For this study, an approach based on the ordinal classification available in the country profiles of the USTR has been adopted. This classification, which ranks countries according to the total volume of products traded with the United States, provides a structured view of the trade relationship between the United States and each respective country.
Regarding tourist influence, the analysis relies on data compiled by the UNWTO, a globally recognized entity for its comprehensive tourism statistics. Specifically, a threshold of one million American tourists has been established as a criterion to identify the most relevant tourist destinations. Countries surpassing this threshold are labeled with the number 1, while others receive the category number 2.

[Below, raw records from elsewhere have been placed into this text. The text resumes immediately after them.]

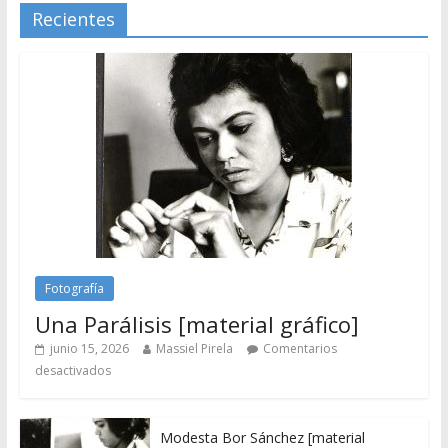
Recientes
Fotografía
Una Parálisis [material gráfico]
junio 15, 2026
Massiel Pirela
Comentarios
desactivados
Modesta Bor Sánchez [material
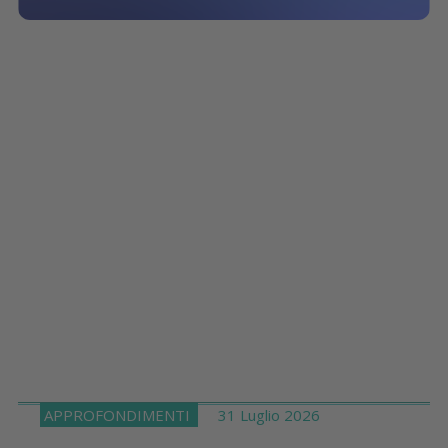
APPROFONDIMENTI
31 Luglio 2026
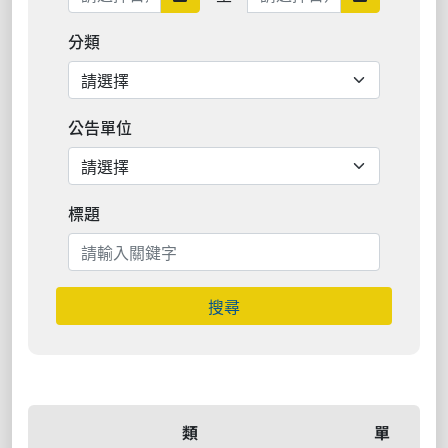
分類
公告單位
標題
搜尋
類
單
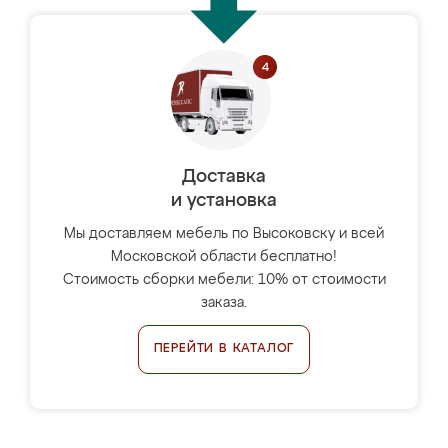
Доставка
и установка
Мы доставляем мебель по Высоковску и всей
Московской области бесплатно!
Стоимость сборки мебели: 10% от стоимости
заказа.
ПЕРЕЙТИ В КАТАЛОГ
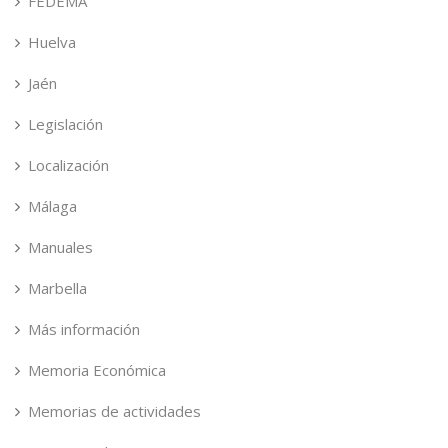
FEDEMA
Huelva
Jaén
Legislación
Localización
Málaga
Manuales
Marbella
Más información
Memoria Económica
Memorias de actividades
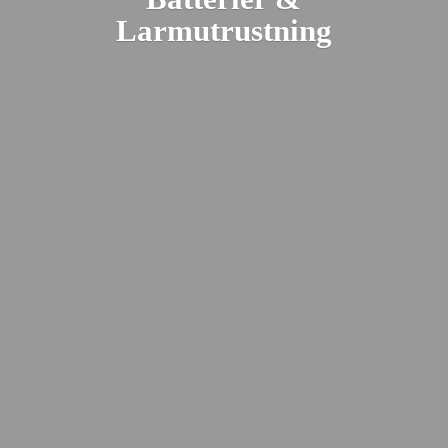
Larmutrustning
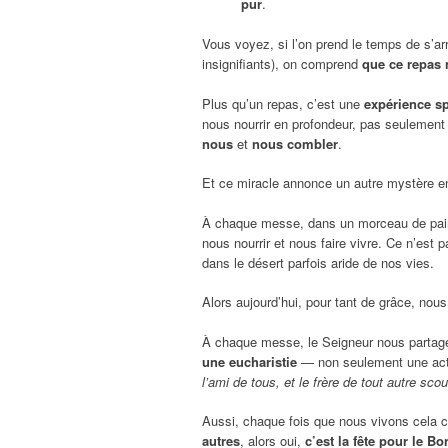
pur
.
Vous voyez, si l’on prend le temps de s’ar
insignifiants), on comprend
que ce repas 
Plus qu’un repas, c’est une
expérience sp
nous nourrir en profondeur, pas seulement 
nous
et
nous combler
.
Et ce miracle annonce un autre mystère en
À chaque messe, dans un morceau de pain 
nous nourrir et nous faire vivre. Ce n’est
dans le désert parfois aride de nos vies.
Alors aujourd’hui, pour tant de grâce, nou
À chaque messe, le Seigneur nous partage sa 
une eucharistie
— non seulement une acti
l’ami de tous, et le frère de tout autre scou
Aussi, chaque fois que nous vivons cela
autres
, alors oui,
c’est la fête pour le Bo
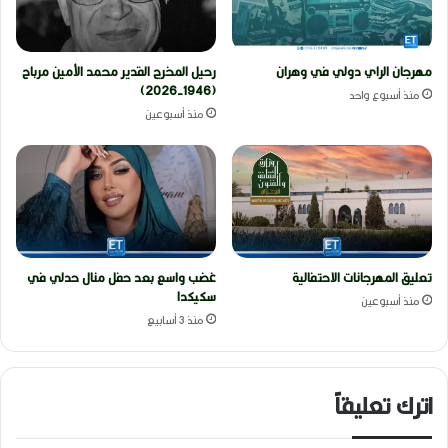
مهرجان الراي دولي في وهران
رحيل المخرج القدير محمد الأمين مرباح
(1946-2026)
منذ أسبوع واحد
منذ أسبوعين
تعليق المهرجانات الاحتفالية
غضب واسع بعد حفل منال حدلي في
سكيكدا
منذ أسبوعين
منذ 3 أسابيع
اترك تعليقاً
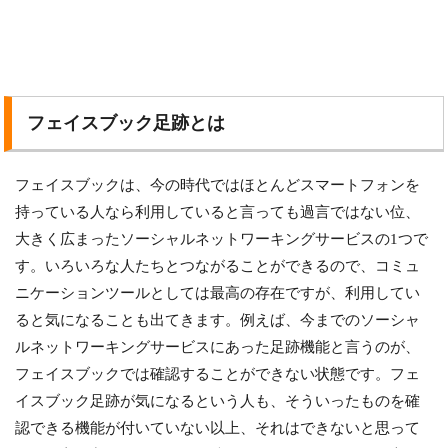
フェイスブック足跡とは
フェイスブックは、今の時代ではほとんどスマートフォンを
持っている人なら利用していると言っても過言ではない位、
大きく広まったソーシャルネットワーキングサービスの1つで
す。いろいろな人たちとつながることができるので、コミュ
ニケーションツールとしては最高の存在ですが、利用してい
ると気になることも出てきます。例えば、今までのソーシャ
ルネットワーキングサービスにあった足跡機能と言うのが、
フェイスブックでは確認することができない状態です。フェ
イスブック足跡が気になるという人も、そういったものを確
認できる機能が付いていない以上、それはできないと思って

Country | Tourism | Commerce |
---|---|---|
Argentina | 2 | 33 |
Bolivia | 2 | 96 |
Chile | 2 | 20 |
Colombia | 2 | 22 |
Costa Rica | 1 | 38 |
Cuba | 2 | 127 |
Dominican Republic | 1 | 30 |
Ecuador | 2 | 42 |
El Salvador | 2 | 50 |
Guatemala | 2 | 36 |
Honduras | 2 | 44 |
Nicaragua | 2 | 67 |
México | 1 | 2 |
Paraguay | 2 | 109 |
Perú | 2 | 29 |
Panamá | 2 | 35 |
Puerto Rico | 1 | 0 |
Uruguay | 2 | 91 |
Venezuela | 2 | 72 |
Number of clusters: Silhouette method and Elbow method recommend 3 clusters.
K-Means
- Cluster 0: Costa Rica, Dominican Republic, Mexico, Puerto Rico.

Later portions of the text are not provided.